Spain’s Prime Minister Pedro Sánchez has secured a second term in office after winning a heated vote of confidence that hinged on his offer of a controversial amnesty to Catalan separatists involved in the 2017 independence bid.
The vote on Thursday came nearly four months after a snap election in July that saw Sánchez’s Socialist party narrowly lose to the conservative People’s party, which failed to form a government with the support of the far-right Vox party and other allies.
Sánchez, however, managed to form a coalition with the leftwing Sumar alliance and gain the backing of smaller regional parties, including Catalan and Basque nationalists, by agreeing to their amnesty demands.

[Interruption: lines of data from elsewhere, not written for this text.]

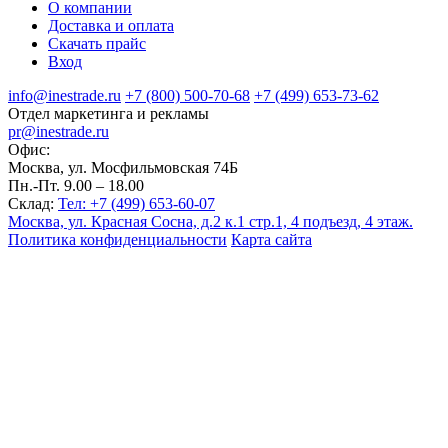
О компании
Доставка и оплата
Скачать прайс
Вход
info@inestrade.ru
+7 (800) 500-70-68
+7 (499) 653-73-62
Отдел маркетинга и рекламы
pr@inestrade.ru
Офис:
Москва, ул. Мосфильмовская 74Б
Пн.-Пт. 9.00 – 18.00
Склад:
Тел: +7 (499) 653-60-07
Москва, ул. Красная Сосна, д.2 к.1 стр.1, 4 подъезд, 4 этаж.
Политика конфиденциальности
Карта сайта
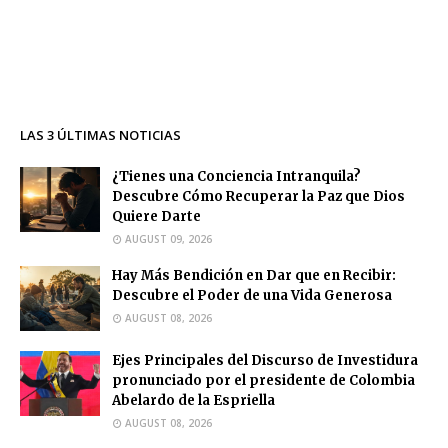
LAS 3 ÚLTIMAS NOTICIAS
¿Tienes una Conciencia Intranquila?
Descubre Cómo Recuperar la Paz que Dios
Quiere Darte
AUGUST 09, 2026
Hay Más Bendición en Dar que en Recibir:
Descubre el Poder de una Vida Generosa
AUGUST 08, 2026
Ejes Principales del Discurso de Investidura
pronunciado por el presidente de Colombia
Abelardo de la Espriella
AUGUST 08, 2026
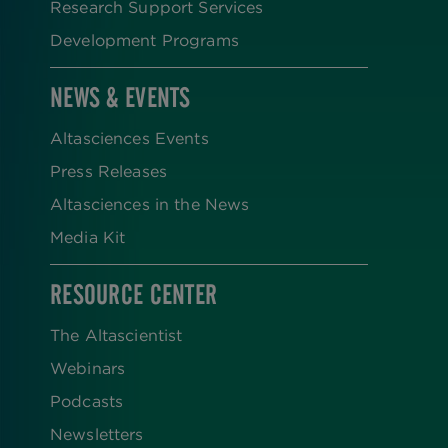
Research Support Services
Development Programs
NEWS & EVENTS
Altasciences Events
Press Releases
Altasciences in the News
Media Kit
RESOURCE CENTER
The Altascientist
Webinars
Podcasts
Newsletters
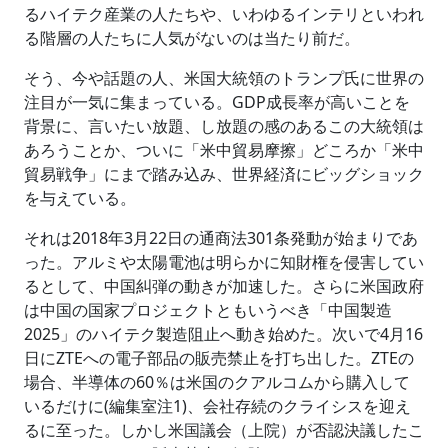
るハイテク産業の人たちや、いわゆるインテリといわれ
る階層の人たちに人気がないのは当たり前だ。
そう、今や話題の人、米国大統領のトランプ氏に世界の
注目が一気に集まっている。GDP成長率が高いことを
背景に、言いたい放題、し放題の感のあるこの大統領は
あろうことか、ついに「米中貿易摩擦」どころか「米中
貿易戦争」にまで踏み込み、世界経済にビッグショック
を与えている。
それは2018年3月22日の通商法301条発動が始まりであ
った。アルミや太陽電池は明らかに知財権を侵害してい
るとして、中国糾弾の動きが加速した。さらに米国政府
は中国の国家プロジェクトともいうべき「中国製造
2025」のハイテク製造阻止へ動き始めた。次いで4月16
日にZTEへの電子部品の販売禁止を打ち出した。ZTEの
場合、半導体の60％は米国のクアルコムから購入して
いるだけに(編集室注1)、会社存続のクライシスを迎え
るに至った。しかし米国議会（上院）が否認決議したこ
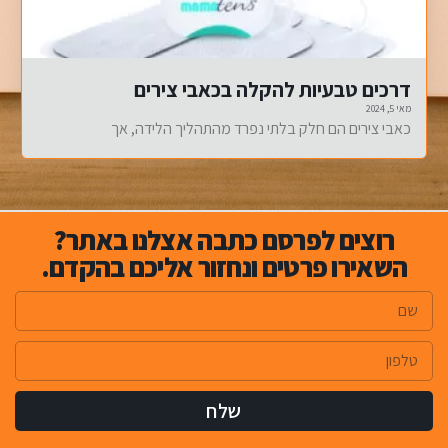
דרכים טבעיות להקלה בכאבי צירים
מאי 5, 2024
כאבי צירים הם חלק בלתי נפרד מהתהליך הלידה, אך
רוצים לפרסם כתבה אצלנו באתר?
השאירו פרטים ונחזור אליכם בהקדם.​
שלח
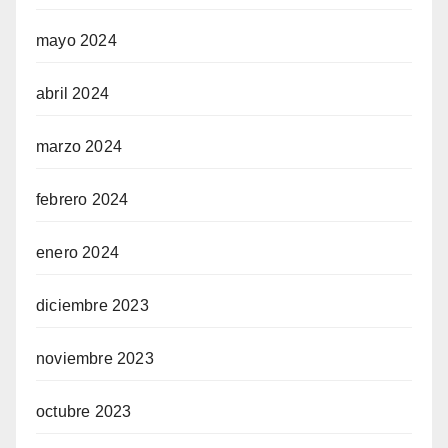
mayo 2024
abril 2024
marzo 2024
febrero 2024
enero 2024
diciembre 2023
noviembre 2023
octubre 2023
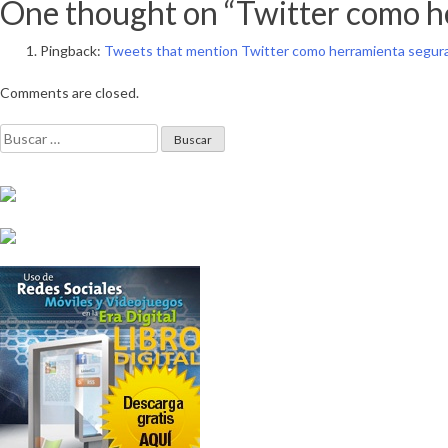
de
One thought on “
Twitter como h
entradas
Pingback:
Tweets that mention Twitter como herramienta segura
Comments are closed.
Buscar:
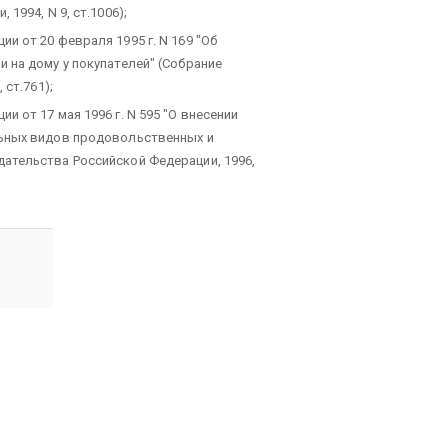
1994, N 9, ст.1006);
 от 20 февраля 1995 г. N 169 "Об
 на дому у покупателей" (Собрание
 ст.761);
 от 17 мая 1996 г. N 595 "О внесении
льных видов продовольственных и
ательства Российской Федерации, 1996,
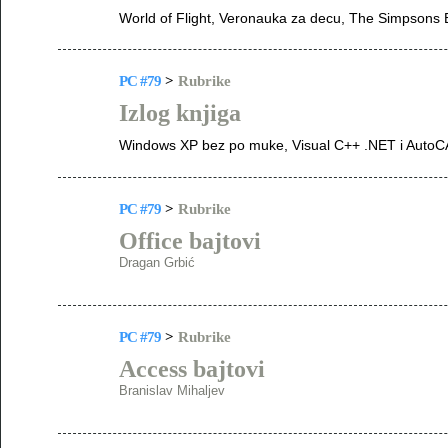
World of Flight, Veronauka za decu, The Simpsons E
PC #79
>
Rubrike
Izlog knjiga
Windows XP bez po muke, Visual C++ .NET i AutoC
PC #79
>
Rubrike
Office bajtovi
Dragan Grbić
PC #79
>
Rubrike
Access bajtovi
Branislav Mihaljev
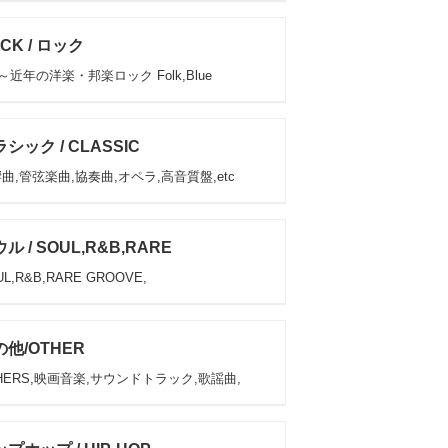
CK / ロック
s～近年の洋楽・邦楽ロック Folk,Blue
シック / CLASSIC
曲,管弦楽曲,協奏曲,オペラ,高音質盤,etc
ル / SOUL,R&B,RARE
L,R&B,RARE GROOVE,
他/OTHER
HERS,映画音楽,サウンドトラック,歌謡曲,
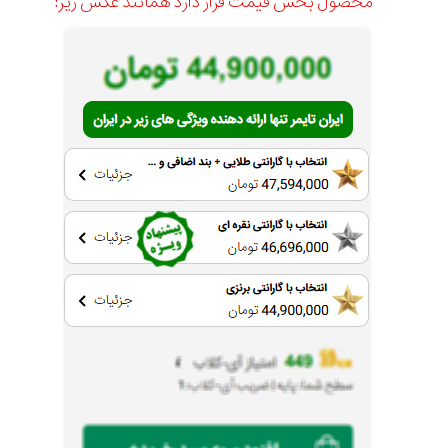
محصول بخش قیمت قرار دارد همانند عکس زیر:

The proposed amnesty law, which Sánchez says will help the country move on from the past, has sparked outrage from the PP and Vox, which have accused him of betraying the national interest, lying to voters and undermining the constitution. The issue has also triggered large protests across Spain and violent clashes between police and far-right groups outside the Socialist party’s headquarters in Madrid.
Sánchez defended his decision in parliament on Wednesday, saying it was not a sign of weakness but of strength. “We’re going to grant an amnesty to those people who are facing legal action over the [Catalan independence] process,” he said. “This amnesty will benefit many people, political leaders whose ideas I do not share and whose actions I reject, but also hundreds of citizens who were swept up in the process.”
But PP’s leader, Alberto Núñez Feijóo, said on Thursday that Sánchez had given in to the separatists and put his personal ambition above the country’s welfare. “We’ll try to work for our country and to recover the sanity that the personal ambition of the man who is now prime minister had led down a blind alley,” he said.